• Record extracts
* * *

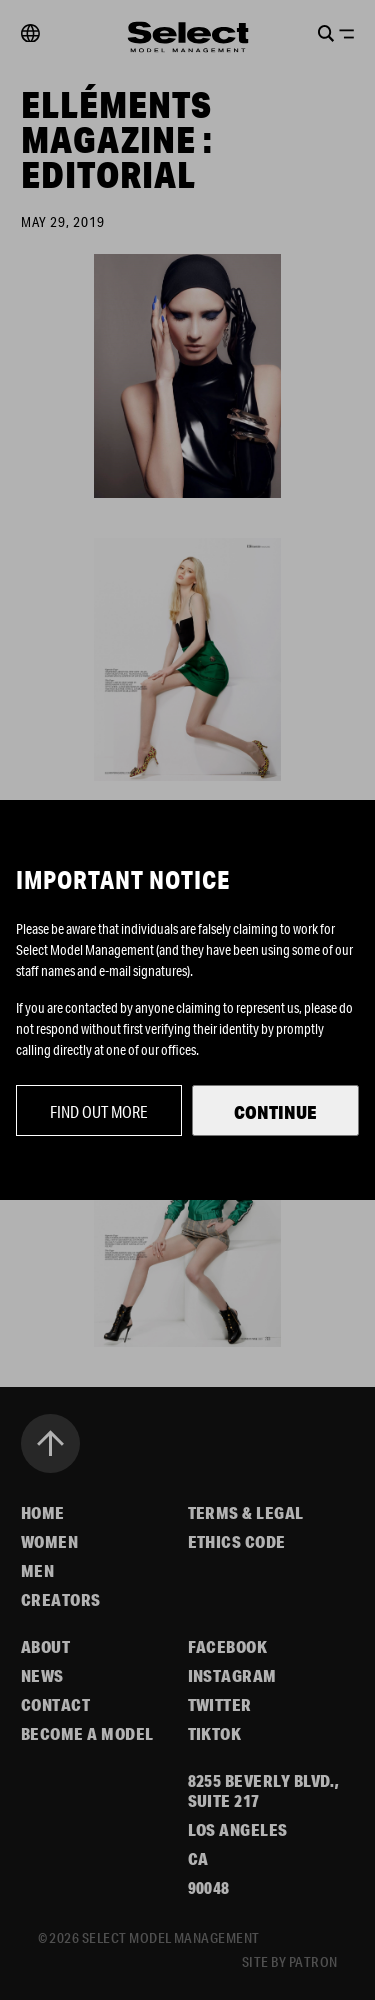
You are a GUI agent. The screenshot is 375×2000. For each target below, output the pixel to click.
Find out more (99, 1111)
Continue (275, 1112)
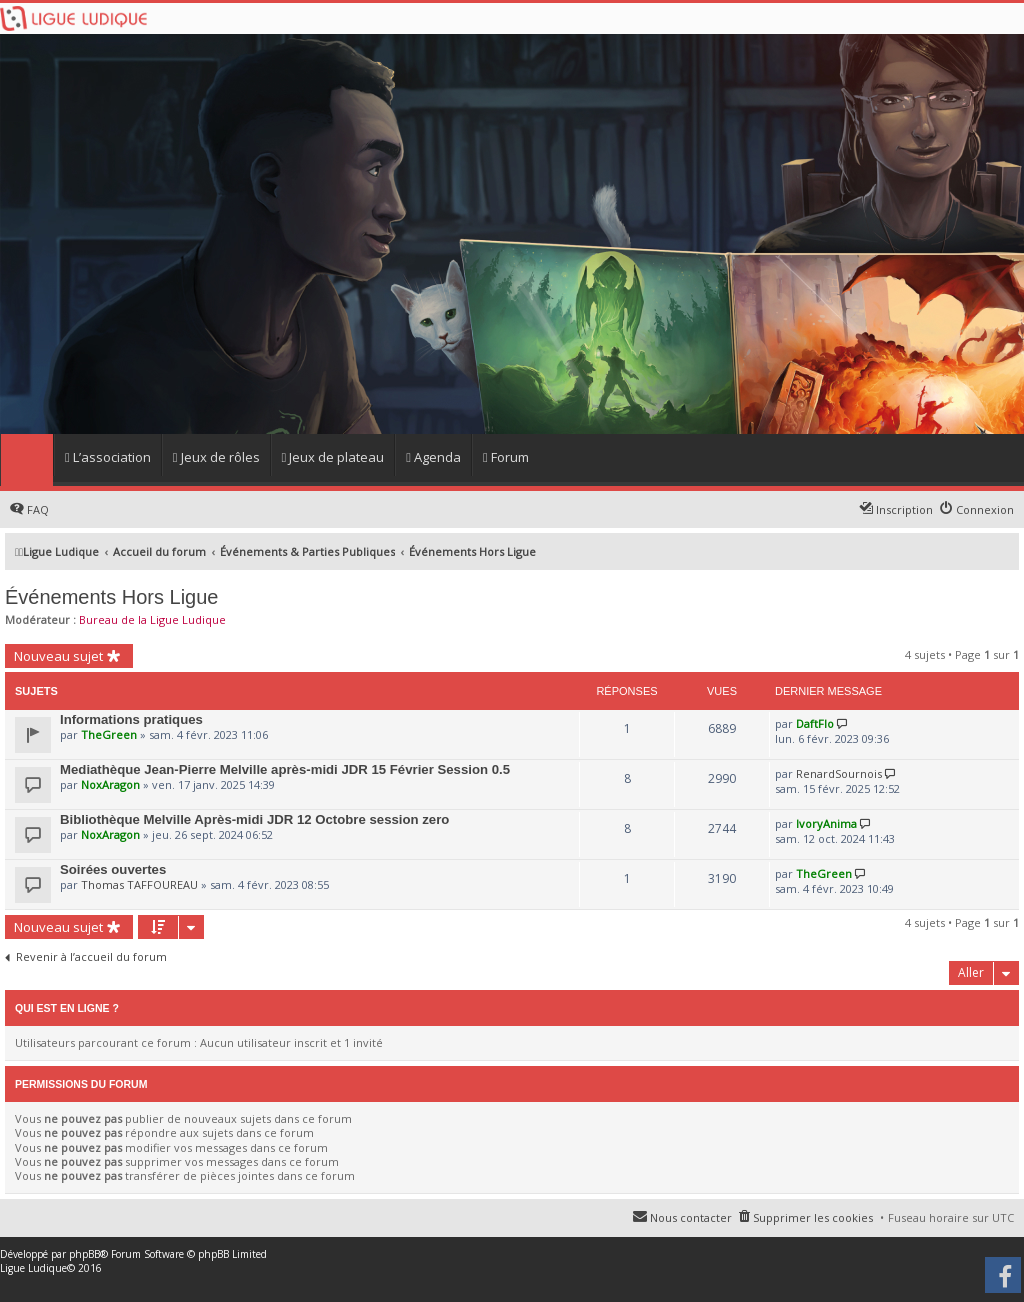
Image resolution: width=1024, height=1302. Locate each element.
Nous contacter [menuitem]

* * *

• Prompt
Take the entries above and copy out all lines with the string "each".

• Exercise response
You are a GUI agent. The screenshot is 375×2000. For each target below, output the pixel to click.
Image resolution: width=1024, height=1302. Locate each element.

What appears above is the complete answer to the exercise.